Learning Observer reducers and dashboards communicate through a key-value store (KVS).
Reducers write internal state and dashboard-facing summaries to the store, while
queries and presentation layers read those JSON blobs back. The
learning_observer.kvs module
wraps the different storage backends behind a common async API.
The KVSRouter constructed during startup owns every configured backend. When
learning_observer.prestartup runs it reads the kvs section from system
settings, instantiates the requested implementations, and exposes them through
the module-level KVS callable. Most code imports learning_observer.kvs.KVS
and invokes it to obtain the default backend:
from learning_observer import kvs
store = kvs.KVS() # returns the default backend configured in settings
value = await store[key]Reducers obtain the store implicitly through decorators such as
kvs_pipeline and student_event_reducer. Those helpers capture the module
context, derive the reducer keys, and persist the reducer's internal and
external state back to the configured KVS.
The router also exposes named backends as attributes. If a module needs to
store data in a non-default backend it can call kvs.KVS.<name>() where
<name> matches the identifier from configuration.
The kvs block in creds.yaml (or an equivalent PMSS overlay) declares each
backend. Settings accept either a mapping or an array of key/value tuples.
Every entry must provide a type that matches one of the built-in
implementations:
kvs:
default:
type: filesystem
path: .lo_kvs
redis_cache:
type: redis_ephemeral
expiry: 30During startup the router validates the configuration and raises a
StartupCheck error if a backend is missing required parameters or references
an unknown type. Once the process finishes booting, the resulting callable is
available to the rest of the system as learning_observer.kvs.KVS.
| Type | Class | Persistence behavior | Required settings |
|---|---|---|---|
stub |
InMemoryKVS |
Data lives only in process memory and disappears on restart. | None |
redis_ephemeral |
EphemeralRedisKVS |
Uses Redis with a per-key TTL for temporary caches. | expiry (seconds) |
redis |
PersistentRedisKVS |
Stores data in Redis without an expiry; persistence depends on Redis. | Redis connection parameters in system config. |
filesystem |
FilesystemKVS |
Serializes each key to JSON on disk for simple local persistence. | path; optional subdirs boolean |
All backends share the async API: await store[key], await store.set(key, value),
await store.keys(), and await store.dump() for debugging.
The filesystem implementation writes JSON documents under the configured path.
If subdirs is true it mirrors slash-separated key prefixes into nested
folders while prefixing directory names with underscores to avoid collisions.
This backend is convenient for workshops or debugging because state survives
restarts as long as the directory remains intact, but it is not designed for
large-scale deployments.
Both Redis implementations rely on the shared connection utilities in
learning_observer.redis_connection.
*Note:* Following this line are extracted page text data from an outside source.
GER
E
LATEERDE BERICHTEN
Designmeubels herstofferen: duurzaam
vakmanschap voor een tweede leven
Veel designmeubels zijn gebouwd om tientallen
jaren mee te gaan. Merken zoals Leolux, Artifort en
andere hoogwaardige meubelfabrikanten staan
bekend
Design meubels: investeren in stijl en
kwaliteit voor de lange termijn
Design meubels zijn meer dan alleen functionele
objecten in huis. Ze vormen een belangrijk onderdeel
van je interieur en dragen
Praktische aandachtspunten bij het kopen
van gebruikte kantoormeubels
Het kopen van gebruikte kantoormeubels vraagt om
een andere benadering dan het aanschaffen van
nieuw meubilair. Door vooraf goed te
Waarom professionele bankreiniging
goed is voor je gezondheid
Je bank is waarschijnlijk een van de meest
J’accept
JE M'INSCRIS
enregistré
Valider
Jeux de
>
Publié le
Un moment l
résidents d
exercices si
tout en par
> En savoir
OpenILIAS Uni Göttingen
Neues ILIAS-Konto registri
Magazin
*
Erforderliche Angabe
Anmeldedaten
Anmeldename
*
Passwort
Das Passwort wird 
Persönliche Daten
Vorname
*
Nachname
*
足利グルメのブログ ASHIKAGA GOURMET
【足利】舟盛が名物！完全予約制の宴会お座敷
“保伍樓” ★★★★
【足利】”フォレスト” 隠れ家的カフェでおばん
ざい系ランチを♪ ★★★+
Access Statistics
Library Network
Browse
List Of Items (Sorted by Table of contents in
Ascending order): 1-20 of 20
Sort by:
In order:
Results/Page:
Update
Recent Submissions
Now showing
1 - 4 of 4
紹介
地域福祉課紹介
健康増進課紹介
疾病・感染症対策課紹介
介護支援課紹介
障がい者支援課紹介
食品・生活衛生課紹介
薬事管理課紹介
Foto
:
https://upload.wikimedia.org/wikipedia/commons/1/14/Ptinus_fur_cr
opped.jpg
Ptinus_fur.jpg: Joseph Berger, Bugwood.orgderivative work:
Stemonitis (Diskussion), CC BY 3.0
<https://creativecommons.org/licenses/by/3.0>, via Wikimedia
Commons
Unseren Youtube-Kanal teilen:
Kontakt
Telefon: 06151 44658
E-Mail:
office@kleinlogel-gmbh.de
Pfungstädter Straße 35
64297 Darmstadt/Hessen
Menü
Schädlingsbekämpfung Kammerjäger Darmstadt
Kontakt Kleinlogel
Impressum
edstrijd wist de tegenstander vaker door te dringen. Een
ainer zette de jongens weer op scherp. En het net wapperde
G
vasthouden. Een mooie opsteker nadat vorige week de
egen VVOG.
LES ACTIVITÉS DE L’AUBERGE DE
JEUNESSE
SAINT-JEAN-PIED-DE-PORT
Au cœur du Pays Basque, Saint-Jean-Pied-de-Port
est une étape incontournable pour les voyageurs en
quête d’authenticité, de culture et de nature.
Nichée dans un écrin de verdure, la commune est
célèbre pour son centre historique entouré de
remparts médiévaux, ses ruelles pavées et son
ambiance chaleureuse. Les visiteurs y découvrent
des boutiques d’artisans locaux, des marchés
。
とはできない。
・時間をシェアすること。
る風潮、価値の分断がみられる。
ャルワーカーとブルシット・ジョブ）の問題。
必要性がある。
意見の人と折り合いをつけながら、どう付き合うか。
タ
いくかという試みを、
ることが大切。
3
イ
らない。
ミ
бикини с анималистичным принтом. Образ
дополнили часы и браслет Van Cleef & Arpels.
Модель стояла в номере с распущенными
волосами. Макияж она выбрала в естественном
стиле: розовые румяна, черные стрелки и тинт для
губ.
The ephemeral variant requires an
expiry value so it can set a TTL when calling SET, making it suitable for
integration tests or scratch environments. The persistent variant omits the TTL
so keys remain until explicitly deleted or until the Redis server evicts them.
Ensure the Redis instance has persistence enabled (appendonly or RDB
snapshots) if the deployment expects reducer state to survive reboots.
The stub backend keeps a Python dictionary in memory. It is useful for unit
tests or prototype scripts but should not be used when the process restarts or
scales across workers. The module exposes a clear() helper to wipe the store
between tests.
Reducer keys follow the pattern <scope>,<module>,<selector> where the scope
captures whether the state is internal or external, the module identifies the
producer, and the selector encodes the entity (for example, a student ID). When
reducers process new events they read the previous state from the KVS, compute
an updated value, and call set() to write it back. Dashboards and protocol
adapters then fetch the external state by constructing the same key or by using
higher-level query helpers that wrap the KVS API.
If a dashboard appears empty after restarting the server, confirm which backend is active. In-memory and ephemeral Redis stores start empty on boot, so the system needs a fresh stream of events to repopulate reducer state. Filesystem and persistent Redis backends retain data unless their underlying storage was cleared.